Autobiografie mit Fotos
Teil 11
Im April dieses Jahres besuchte ich Jerusalem erneut. Ich kam am Vorabend des jüdischen Pessach-Festes an. Gewohnt habe ich bei Freunden, die die jüdischen Gesetze und Bräuche befolgen. Sie luden mich zum Pessach-Seder, dem Festabend, ein. So habe ich zum ersten mal einen solchen Abend erlebt: die Lesung der Pessach-Haggada, das Essen der rituellen Speisen. Leider kann ich davon keine Bilder zeigen; denn beim jüdischen Pessach darf nicht fotografiert werden.
Die dritte Station des Kreuzwegs auf der Via Dolorosa. Jerusalem 2009
Ich wanderte mit Pilgern aus verschiedenen Ländern vom Löwentor entlang der Via Dolorosa bis zur Grabeskirche. Wie ich aus den Beschreibungen der Grabeskirche erfuhr, kamen wir auf das Dach des Tempels und gingen dann durch die koptische Kirche hinaus auf den Platz vor dem Eingang zum Tempel selbst. Die Türen des Tempels waren geschlossen, aber niemand ging hinaus, alle warteten und ich wartete. Schließlich richteten sich alle Augen auf den Tempel und ich sah einen Mann, der eine Leiter zum Tor des Tempels hinaufkletterte und den Riegel öffnete. Die Türen des Tempels öffneten sich und eine Prozession kam heraus, angeführt von Menschen mit rotem Fes (Kopfbedeckung, wahrscheinlich waren es Türken). Dann kamen die Mönche mit dem Kreuz ... Bald betraten wir den Tempel. Etwa zehn Meter entfernt, direkt vom Eingang, befand sich eine Steinplatte, vor der die Menschen knieten, diese küssten und ihre Sachen darauf legten: Ikonen, Ringe, Ohrringe... – das ist der Stein der Salbung (Gnade), auf den der Leichnam Christi plaziert wurde, bevor er ins Grab gelegt wurde, und der mit einer duftenden Komposition aus Myrrhe und Aloe gesalbt wurde. Über diesem Stein brannten acht unauslöschliche Lampen, entsprechend der Anzahl der im Tempel vertretenen christlichen Kirchen.

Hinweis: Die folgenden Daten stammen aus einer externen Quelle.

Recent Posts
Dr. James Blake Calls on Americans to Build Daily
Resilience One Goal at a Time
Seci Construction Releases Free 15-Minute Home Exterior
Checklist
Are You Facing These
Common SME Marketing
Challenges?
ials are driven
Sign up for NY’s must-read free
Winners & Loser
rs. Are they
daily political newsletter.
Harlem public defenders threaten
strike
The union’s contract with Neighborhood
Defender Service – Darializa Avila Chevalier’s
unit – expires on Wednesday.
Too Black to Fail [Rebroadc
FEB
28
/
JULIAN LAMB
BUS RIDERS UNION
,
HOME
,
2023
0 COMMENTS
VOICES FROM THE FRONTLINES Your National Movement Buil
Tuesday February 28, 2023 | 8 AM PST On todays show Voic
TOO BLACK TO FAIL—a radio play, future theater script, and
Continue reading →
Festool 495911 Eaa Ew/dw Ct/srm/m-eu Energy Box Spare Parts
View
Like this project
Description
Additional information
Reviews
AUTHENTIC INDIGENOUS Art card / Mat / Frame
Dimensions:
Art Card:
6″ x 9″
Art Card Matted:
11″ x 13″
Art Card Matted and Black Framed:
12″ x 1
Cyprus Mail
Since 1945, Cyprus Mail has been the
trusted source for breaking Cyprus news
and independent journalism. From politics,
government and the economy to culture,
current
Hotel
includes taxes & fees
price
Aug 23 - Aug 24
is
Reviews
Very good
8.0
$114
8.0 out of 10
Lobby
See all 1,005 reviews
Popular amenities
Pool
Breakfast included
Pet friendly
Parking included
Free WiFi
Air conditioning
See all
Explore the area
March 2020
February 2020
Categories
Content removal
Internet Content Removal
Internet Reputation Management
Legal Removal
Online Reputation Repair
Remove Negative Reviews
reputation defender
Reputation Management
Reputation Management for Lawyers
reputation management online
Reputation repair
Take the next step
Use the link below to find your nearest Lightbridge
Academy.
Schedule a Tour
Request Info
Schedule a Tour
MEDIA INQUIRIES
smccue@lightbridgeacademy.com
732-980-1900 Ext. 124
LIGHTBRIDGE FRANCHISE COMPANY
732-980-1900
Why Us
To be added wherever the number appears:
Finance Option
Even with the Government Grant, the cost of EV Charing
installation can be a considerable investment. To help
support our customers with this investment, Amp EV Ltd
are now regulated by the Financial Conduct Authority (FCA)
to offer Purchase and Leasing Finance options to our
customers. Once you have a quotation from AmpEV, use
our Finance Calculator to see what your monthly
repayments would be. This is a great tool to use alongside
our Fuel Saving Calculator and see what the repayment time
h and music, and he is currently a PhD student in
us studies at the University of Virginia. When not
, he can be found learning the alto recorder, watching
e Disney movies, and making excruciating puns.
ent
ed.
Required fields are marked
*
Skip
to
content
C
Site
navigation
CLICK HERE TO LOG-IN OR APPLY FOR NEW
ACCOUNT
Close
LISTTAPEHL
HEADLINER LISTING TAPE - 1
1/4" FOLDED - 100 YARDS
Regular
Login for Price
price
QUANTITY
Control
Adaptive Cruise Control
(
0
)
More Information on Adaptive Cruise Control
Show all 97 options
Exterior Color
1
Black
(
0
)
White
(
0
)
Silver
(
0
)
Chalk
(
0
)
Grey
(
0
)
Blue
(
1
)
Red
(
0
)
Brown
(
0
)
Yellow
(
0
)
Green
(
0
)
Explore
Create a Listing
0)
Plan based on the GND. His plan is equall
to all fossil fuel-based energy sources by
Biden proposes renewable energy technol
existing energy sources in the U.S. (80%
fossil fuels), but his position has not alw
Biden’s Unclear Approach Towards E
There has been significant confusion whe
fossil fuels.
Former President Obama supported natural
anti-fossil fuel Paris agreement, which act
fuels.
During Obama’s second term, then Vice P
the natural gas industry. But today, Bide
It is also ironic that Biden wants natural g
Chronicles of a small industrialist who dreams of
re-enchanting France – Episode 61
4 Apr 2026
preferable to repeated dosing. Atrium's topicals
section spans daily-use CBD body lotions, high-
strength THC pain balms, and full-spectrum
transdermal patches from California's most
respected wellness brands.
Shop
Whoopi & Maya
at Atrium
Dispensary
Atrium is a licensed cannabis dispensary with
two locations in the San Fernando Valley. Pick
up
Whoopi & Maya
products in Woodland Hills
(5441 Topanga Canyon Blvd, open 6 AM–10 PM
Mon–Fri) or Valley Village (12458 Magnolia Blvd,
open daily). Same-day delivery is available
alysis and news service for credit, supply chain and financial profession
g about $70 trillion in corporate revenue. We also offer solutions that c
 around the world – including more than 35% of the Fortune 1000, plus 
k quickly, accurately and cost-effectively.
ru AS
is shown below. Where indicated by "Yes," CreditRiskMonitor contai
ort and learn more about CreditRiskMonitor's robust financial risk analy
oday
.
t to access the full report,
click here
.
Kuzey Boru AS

Die Via Dolorosa (lat. Der schmerzhafte Weg, Leidensweg) ist eine Straße in Jerusalem. Sie führt durch die Altstadt vom Löwentor (oder Stephanstor) zur Grabeskirche.
Nach der Überlieferung ist die Via Dolorosa jene Straße, die zur Zeit des Todes von Jesus vom Amtssitz des römischen Statthalters Pontius Pilatus zur Hinrichtungsstätte am Hügel Golgatha führte. Allerdings sind diese Orte historisch nicht eindeutig bestimmbar. Diesen Weg musste Jesus vor seiner Kreuzigung gehen, wobei er auf einem Großteil der Strecke selbst sein Kreuz trug. Daher ist die Straße heute als Kreuzweg gestaltet. Von den 14 Stationen des Kreuzweges befinden sich aber nur acht auf der Via Dolorosa selbst. Die neunte befindet sich auf dem Dach der Grabeskirche, die letzten fünf im Inneren der Kirche. Da sich sowohl der Straßenverlauf als auch das Niveau der Stadt über die letzten 2000 Jahre stark verändert haben, stellt dieser Weg eher eine Verbindung von Gedenkstätten als eine Wanderung in Jesu Fußstapfen dar.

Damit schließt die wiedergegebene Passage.